The site is a hiring-focused AI-native portfolio: content stays the source of truth, RAG retrieves evidence, and DeepSeek SSE streams the final answer with citations.

RAGBGE 512pgvectorRedisDeepSeek SSE

RAG Flow

Retrieval happens before generation. Missing site evidence is not invented; general questions are marked before being answered.

Question

The visitor asks a question from /chat, the AI drawer, or a contextual Ask action on an article or project.

Guarded API

The Nitro API validates input, checks Redis rate limits, and embeds the question before any LLM call.

BGE 512

Transformers.js runs Xenova/bge-small-zh-v1.5 locally and verifies the BGE vector is 512 dimensions.

pgvector

PostgreSQL pgvector searches indexed article, project, profile, and custom Q&A chunks for the RAG context.

DeepSeek SSE

DeepSeek SSE streams deltas back through the site API while structured citations come from retrieved chunks.

Engineering Decisions

The MVP chooses fewer moving parts when they make the product easier to verify and explain.

Vector store tradeoff

PostgreSQL already stores content and metadata, so pgvector keeps the MVP deployable as one database instead of adding Pinecone, Milvus, or Weaviate operational overhead.

docs-first workflow

Docs-first keeps scope decisions explicit: route names, vector dimensions, SSE events, and excluded modules are written down before implementation.

Rate limiting

Redis rate limiting runs before embedding and LLM calls, protecting cost and latency under repeated public chat requests.

Prompt boundary

prompt injection text is treated as user content. Server-owned system rules and retrieved context remain separate messages.
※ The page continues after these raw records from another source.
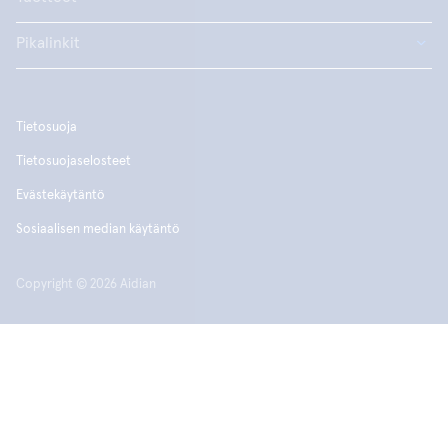
Pikalinkit
Tietosuoja
Tietosuojaselosteet
Evästekäytäntö
Sosiaalisen median käytäntö
Copyright © 2026 Aidian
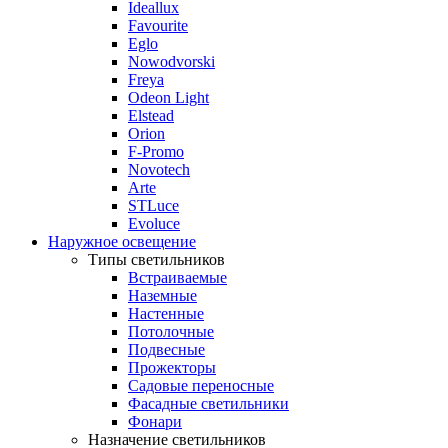
Ideallux
Favourite
Eglo
Nowodvorski
Freya
Odeon Light
Elstead
Orion
F-Promo
Novotech
Arte
STLuce
Evoluce
Наружное освещение
Типы светильников
Встраиваемые
Наземные
Настенные
Потолочные
Подвесные
Прожекторы
Садовые переносные
Фасадные светильники
Фонари
Назначение светильников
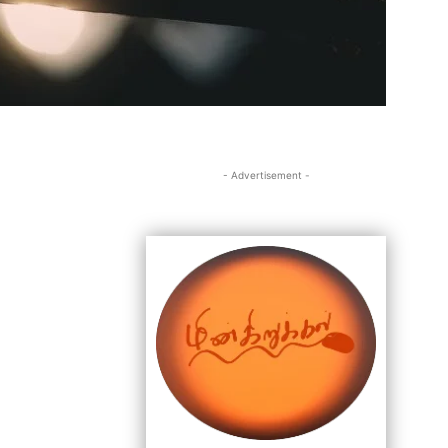
- Advertisement -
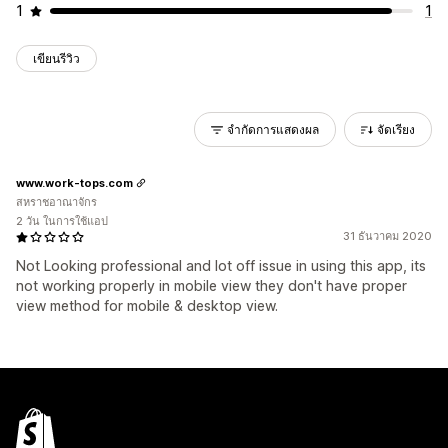
1
1
เขียนรีวิว
จำกัดการแสดงผล
จัดเรียง
www.work-tops.com
สหราชอาณาจักร
2 วัน ในการใช้แอป
31 ธันวาคม 2020
Not Looking professional and lot off issue in using this app, its
not working properly in mobile view they don't have proper
view method for mobile & desktop view.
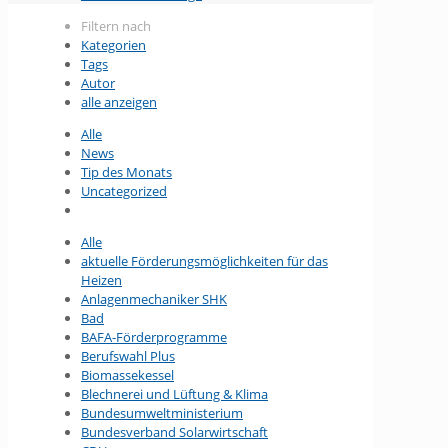
Filtern nach
Kategorien
Tags
Autor
alle anzeigen
Alle
News
Tip des Monats
Uncategorized
Alle
aktuelle Förderungsmöglichkeiten für das
Heizen
Anlagenmechaniker SHK
Bad
BAFA-Förderprogramme
Berufswahl Plus
Biomassekessel
Blechnerei und Lüftung & Klima
Bundesumwelt­ministerium
Bundesverband Solarwirtschaft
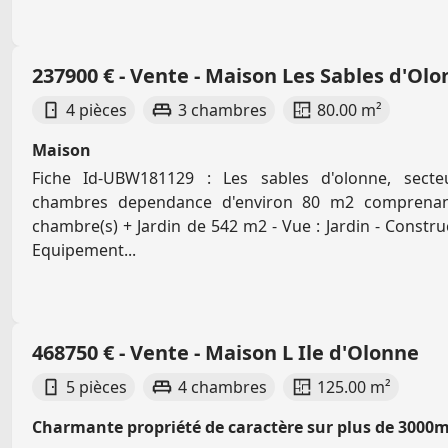
237900 € - Vente - Maison Les Sables d'Ol
4 pièces
3 chambres
80.00 m²
Maison
Fiche Id-UBW181129 : Les sables d'olonne, sect
chambres dependance d'environ 80 m2 comprenant
chambre(s) + Jardin de 542 m2 - Vue : Jardin - Constru
Equipement...
468750 € - Vente - Maison L Ile d'Olonne
5 pièces
4 chambres
125.00 m²
Charmante propriété de caractère sur plus de 3000m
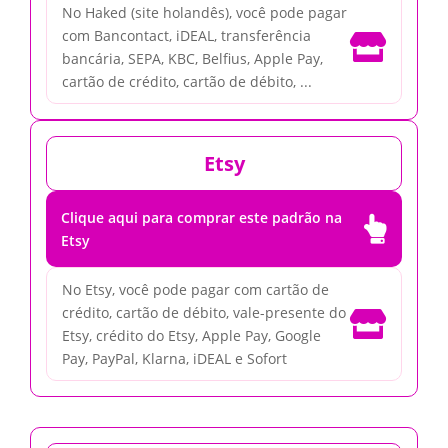
No Haked (site holandês), você pode pagar
com Bancontact, iDEAL, transferência

bancária, SEPA, KBC, Belfius, Apple Pay,
cartão de crédito, cartão de débito, ...
Etsy
Clique aqui para comprar este padrão na

Etsy
No Etsy, você pode pagar com cartão de
crédito, cartão de débito, vale-presente do

Etsy, crédito do Etsy, Apple Pay, Google
Pay, PayPal, Klarna, iDEAL e Sofort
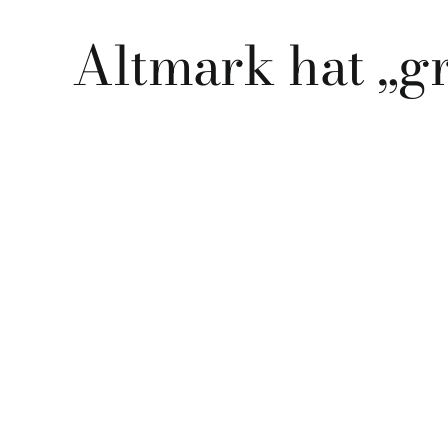
Altmark hat „g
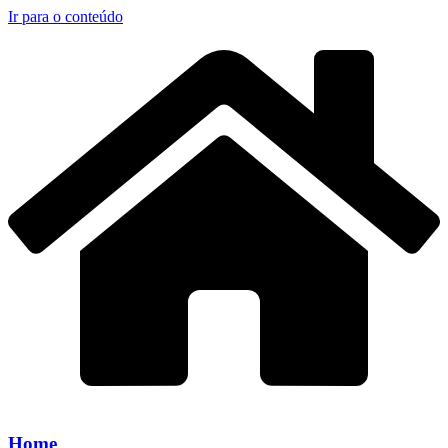
Ir para o conteúdo
Home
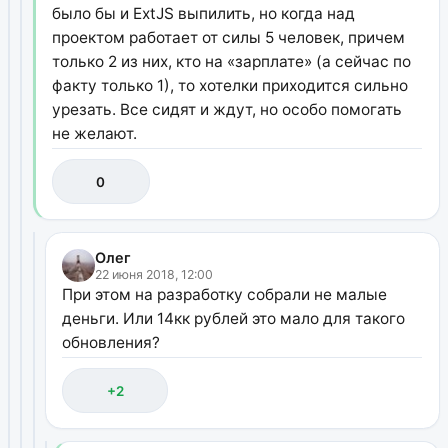
было бы и ExtJS выпилить, но когда над
проектом работает от силы 5 человек, причем
только 2 из них, кто на «зарплате» (а сейчас по
факту только 1), то хотелки приходится сильно
урезать. Все сидят и ждут, но особо помогать
не желают.
0
Олег
22 июня 2018, 12:00
При этом на разработку собрали не малые
деньги. Или 14кк рублей это мало для такого
обновления?
+2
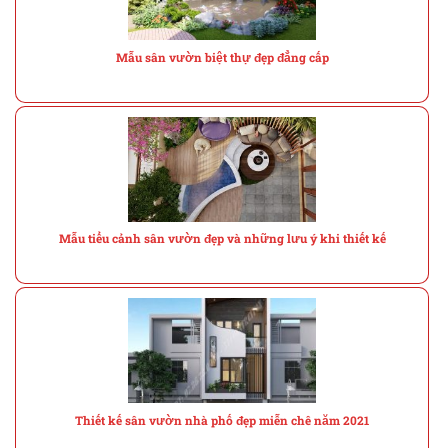
Mẫu sân vườn biệt thự đẹp đẳng cấp
Mẫu tiểu cảnh sân vườn đẹp và những lưu ý khi thiết kế
Thiết kế sân vườn nhà phố đẹp miễn chê năm 2021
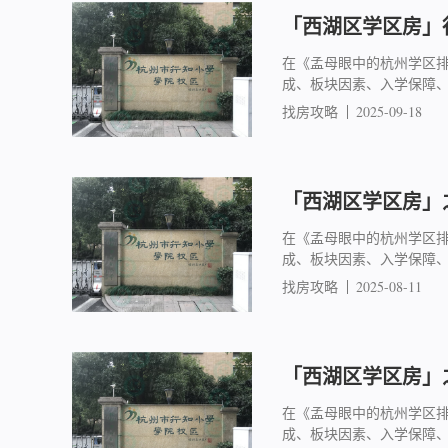
「西湖区学区房」行
在《孟母眼中的杭州学区
成、板块因素、入学保障
找房攻略
2025-09-18
「西湖区学区房」之
在《孟母眼中的杭州学区
成、板块因素、入学保障
找房攻略
2025-08-11
「西湖区学区房」之
在《孟母眼中的杭州学区
成、板块因素、入学保障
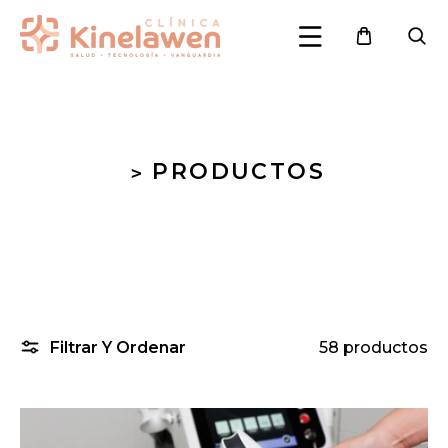
Ir directamente al contenido
PRODUCTOS
>
Filtrar Y Ordenar
58 productos
OFERTA 50%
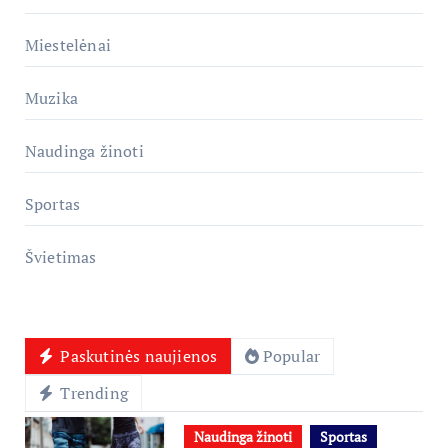
Miestelėnai
Muzika
Naudinga žinoti
Sportas
Švietimas
Paskutinės naujienos
Popular
Trending
Naudinga žinoti
Sportas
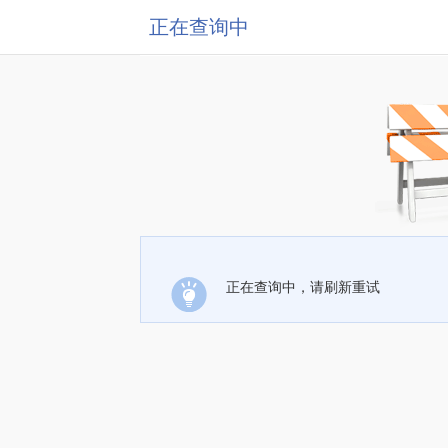
正在查询中
正在查询中，请刷新重试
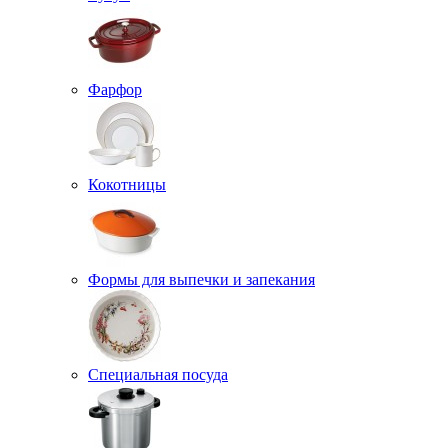
Фарфор
Кокотницы
Формы для выпечки и запекания
Специальная посуда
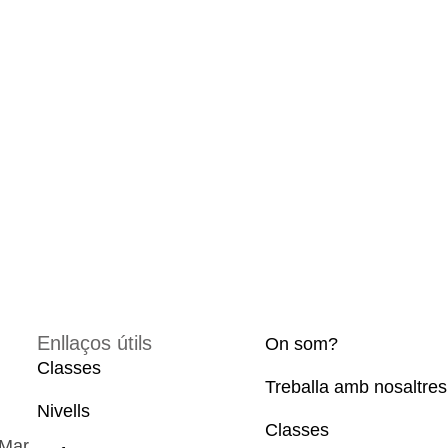
Enllaços útils
On som?
Classes
Treballa amb nosaltres
Nivells
Classes
 Mar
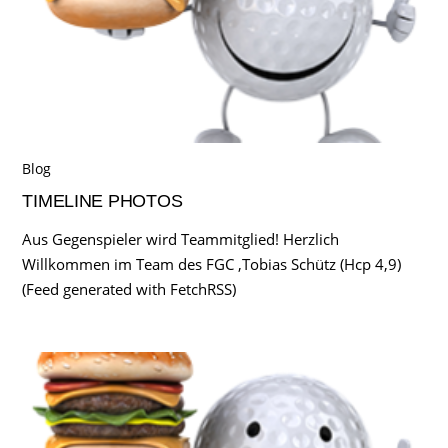
Blog
TIMELINE PHOTOS
Aus Gegenspieler wird Teammitglied! Herzlich
Willkommen im Team des FGC ,Tobias Schütz (Hcp 4,9)
(Feed generated with FetchRSS)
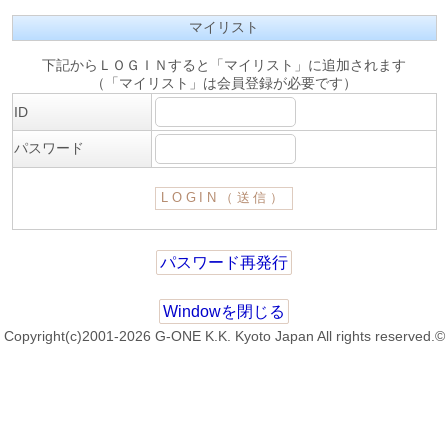
マイリスト
下記からＬＯＧＩＮすると「マイリスト」に追加されます
（「マイリスト」は会員登録が必要です）
ID
パスワード
パスワード再発行
Windowを閉じる
Copyright(c)2001-2026 G-ONE K.K. Kyoto Japan All rights reserved.©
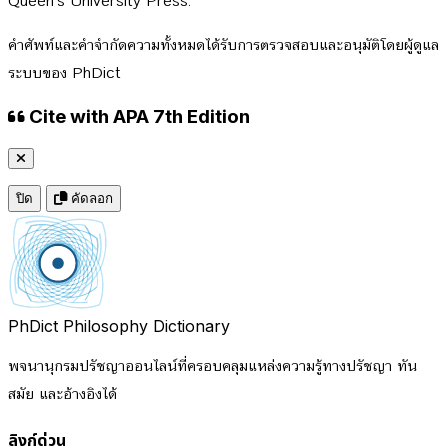
Queen's University Press.
คำศัพท์และคำจำกัดความทั้งหมดได้รับการตรวจสอบและอนุมัติโดยผู้ดูแล
ระบบของ PhDict
Cite with APA 7th Edition
ปิด
คัดลอก
PhDict
Philosophy Dictionary
พจนานุกรมปรัชญาออนไลน์ที่ครอบคลุมแหล่งความรู้ทางปรัชญา ทัน
สมัย และอ้างอิงได้
ลิงก์ด่วน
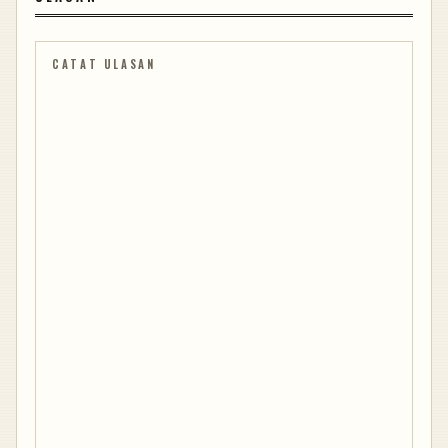
CATAT ULASAN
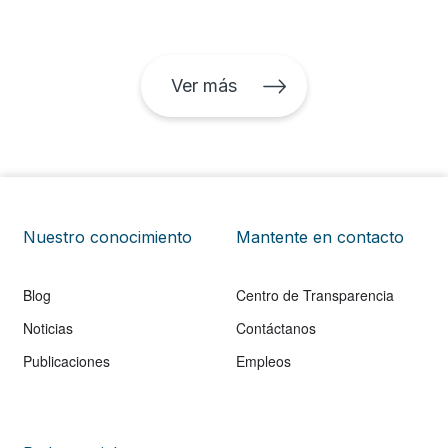
llamadas tecnologías financieras (o fintech), que son
la base de estas aplicaciones, no solo facilitan el
envío de dinero, sino que están revolucionando toda
la industria financiera. A nivel global, se estima que
Ver más
atraerán inversiones de unos US$30.000 millones en
2016.
Nuestro conocimiento
Mantente en contacto
Blog
Centro de Transparencia
Noticias
Contáctanos
Publicaciones
Empleos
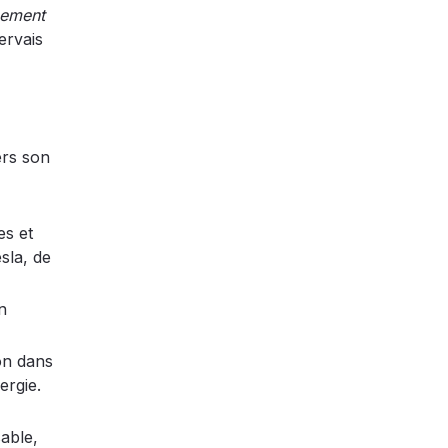
nement
ervais
ers son
es et
sla, de
n
on dans
ergie.
able,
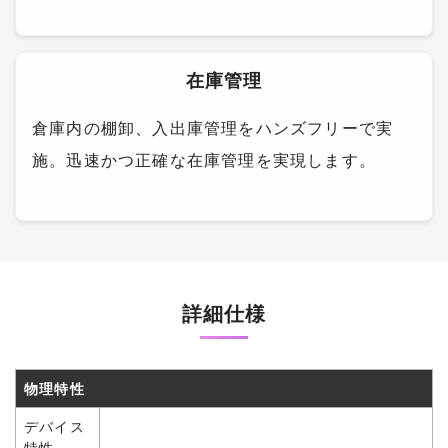
在庫管理
倉庫内の棚卸、入出庫管理をハンズフリーで実
施。迅速かつ正確な在庫管理を実現します。
詳細仕様
物理特性
デバイス
特性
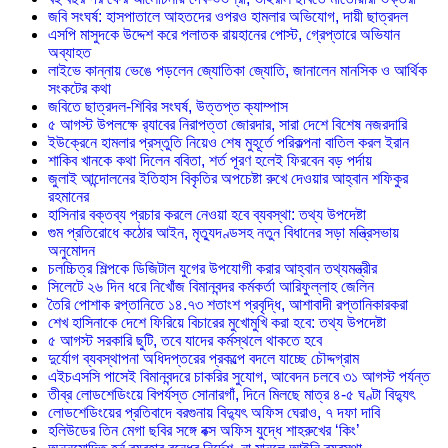
জবি সংঘর্ষ: হাসপাতালে আহতদের ওপরও হামলার অভিযোগ, দায়ী ছাত্রদল
এসপি মাসুদকে উদ্দেশ করে পলাতক রায়হানের পোস্ট, গ্রেপ্তারে অভিযান
অব্যাহত
লাইভে কান্নায় ভেঙে পড়লেন জ্যোতিকা জ্যোতি, জানালেন মানসিক ও আর্থিক
সংকটের কথা
জবিতে ছাত্রদল-শিবির সংঘর্ষ, উত্তপ্ত ক্যাম্পাস
৫ আগস্ট উপলক্ষে র‌্যাবের নিরাপত্তা জোরদার, সারা দেশে বিশেষ নজরদারি
ইউক্রেনে হামলার প্রস্তুতি নিয়েও শেষ মুহূর্তে পরিকল্পনা বাতিল করল ইরান
শাকিব খানকে কথা দিলেন ববিতা, শর্ত পূরণ হলেই ফিরবেন বড় পর্দায়
জুলাই আন্দোলনের ইতিহাস বিকৃতির অপচেষ্টা রুখে দেওয়ার আহ্বান শফিকুর
রহমানের
হাসিনার বক্তব্য প্রচার করলে নেওয়া হবে ব্যবস্থা: তথ্য উপদেষ্টা
গুম প্রতিরোধে কঠোর আইন, মৃত্যুদণ্ডসহ নতুন বিধানের সড়া মন্ত্রিসভায়
অনুমোদন
চলচ্চিত্র শিল্পকে ডিজিটাল যুগের উপযোগী করার আহ্বান তথ্যমন্ত্রীর
সিলেটে ২৬ দিন ধরে নিখোঁজ বিমানবন্দর কর্মকর্তা আরিফুল্লাহ জেলিন
তৈরি পোশাক রপ্তানিতে ১৪.৭৩ শতাংশ প্রবৃদ্ধি, আশাবাদী রপ্তানিকারকরা
শেখ হাসিনাকে দেশে ফিরিয়ে বিচারের মুখোমুখি করা হবে: তথ্য উপদেষ্টা
৫ আগস্ট সরকারি ছুটি, তবে যাদের কর্মস্থলে থাকতে হবে
দুর্যোগ ব্যবস্থাপনা অধিদপ্তরের প্রকল্পে বদলে যাচ্ছে চৌদ্দগ্রাম
এইচএসসি পাসেই বিমানবন্দরে চাকরির সুযোগ, আবেদন চলবে ৩১ আগস্ট পর্যন্ত
তীব্র লোডশেডিংয়ে বিপর্যস্ত সোনারগাঁ, দিনে মিলছে মাত্র ৪-৫ ঘণ্টা বিদ্যুৎ
লোডশেডিংয়ের প্রতিবাদে বরগুনায় বিদ্যুৎ অফিস ঘেরাও, ৭ দফা দাবি
হলিউডের তিন মেগা ছবির সঙ্গে বক্স অফিস যুদ্ধে শাহরুখের ‘কিং’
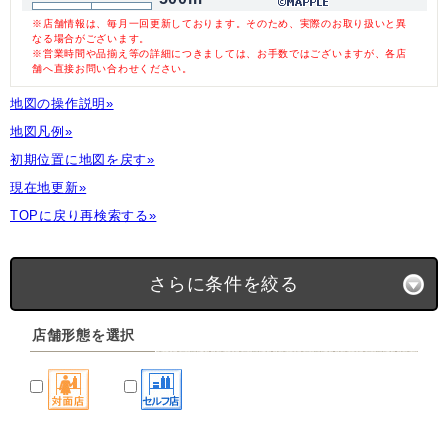
※店舗情報は、毎月一回更新しております。そのため、実際のお取り扱いと異
なる場合がございます。
※営業時間や品揃え等の詳細につきましては、お手数ではございますが、各店
舗へ直接お問い合わせください。
地図の操作説明»
地図凡例»
初期位置に地図を戻す»
現在地更新»
TOPに戻り再検索する»
さらに条件を絞る
店舗形態を選択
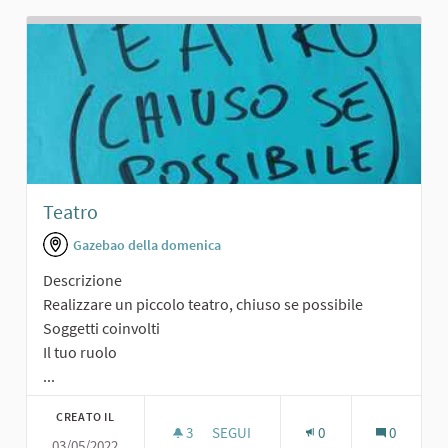
Teatro
Gazebao della domenica
Descrizione
Realizzare un piccolo teatro, chiuso se possibile
Soggetti coinvolti
Il tuo ruolo
...
CREATO IL
3
3 SOSTENITORI
SEGUI
0
0
03/05/2022
TEATRO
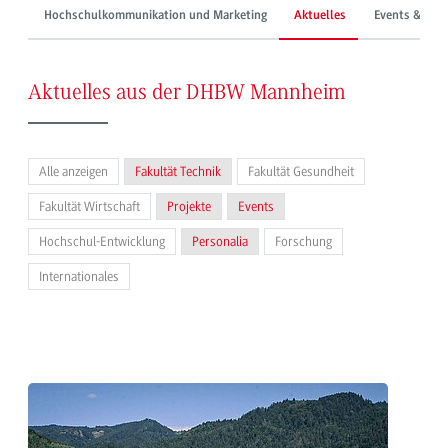
Hochschulkommunikation und Marketing
Aktuelles
Events & Mes
Aktuelles aus der DHBW Mannheim
Alle anzeigen
Fakultät Technik
Fakultät Gesundheit
Fakultät Wirtschaft
Projekte
Events
Hochschul-Entwicklung
Personalia
Forschung
Internationales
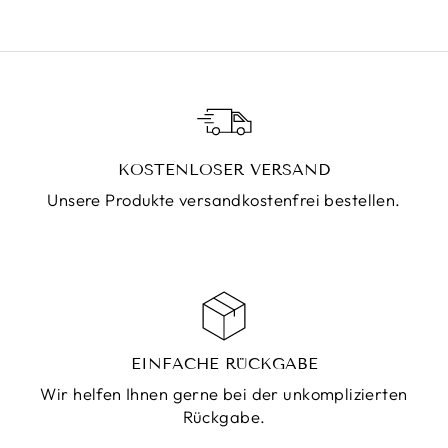
KOSTENLOSER VERSAND
Unsere Produkte versandkostenfrei bestellen.
EINFACHE RÜCKGABE
Wir helfen Ihnen gerne bei der unkomplizierten
Rückgabe.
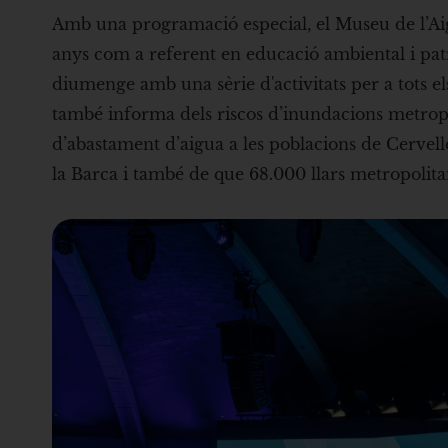
Amb una programació especial, el Museu de l’A
anys com a referent en educació ambiental i pat
diumenge amb una sèrie d'activitats per a tots e
també informa dels riscos d’inundacions metropol
d’abastament d’aigua a les poblacions de Cervel
la Barca i també de que 68.000 llars metropolitans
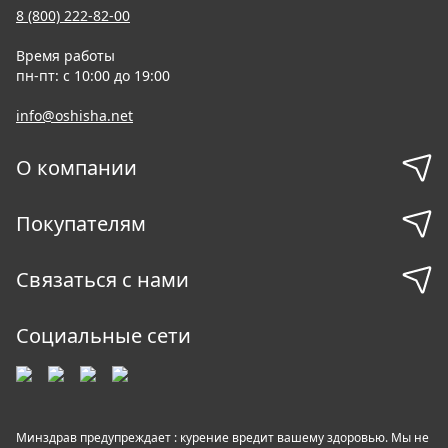
8 (800) 222-82-00
Время работы
пн-пт: с 10:00 до 19:00
info@oshisha.net
О компании
Покупателям
Связаться с нами
Социальные сети
Минздрав предупреждает : курение вредит вашему здоровью. Мы не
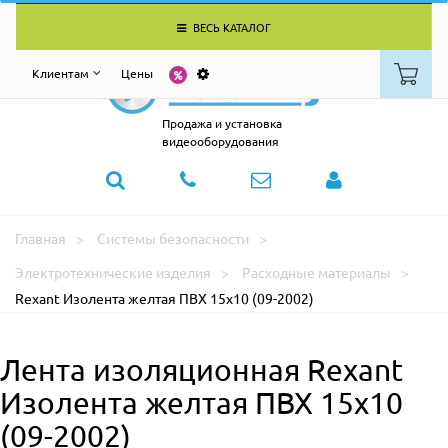
ВЕСЬ КАТАЛОГ
Клиентам
Цены
Продажа и установка
видеооборудования
Главная
Системы безопасности
Электротехнические изделия
Расходные материалы
Rexant Изолента желтая ПВХ 15х10 (09-2002)
Лента изоляционная Rexant
Изолента желтая ПВХ 15х10
(09-2002)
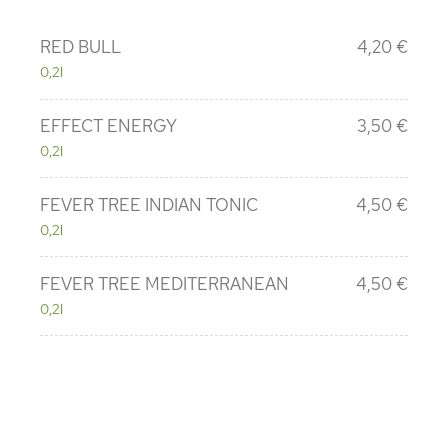
RED BULL
4,20 €
0,2l
EFFECT ENERGY
3,50 €
0,2l
FEVER TREE INDIAN TONIC
4,50 €
0,2l
FEVER TREE MEDITERRANEAN
4,50 €
0,2l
Safety and failure behavior

Cold embedding model loads can delay the first RAG request, so the service lazy-loads once and reuses the pipeline.
No-hit site facts return an explicit insufficient-evidence note instead of guessed personal facts; general questions receive a scope marker.
Citation cards are generated from source metadata, not from model-written free text.
The MVP avoids comments, message walls, voice chat, and technology radar to keep the AI loop verifiable.

Runtime boundary

Client: Renders messages, local history, citations, and loading or error states.
Nitro server: Owns validation, prompt construction, Redis limits, RAG retrieval, and provider calls.
Database: Stores structured content plus vector(512) chunks for retrieval.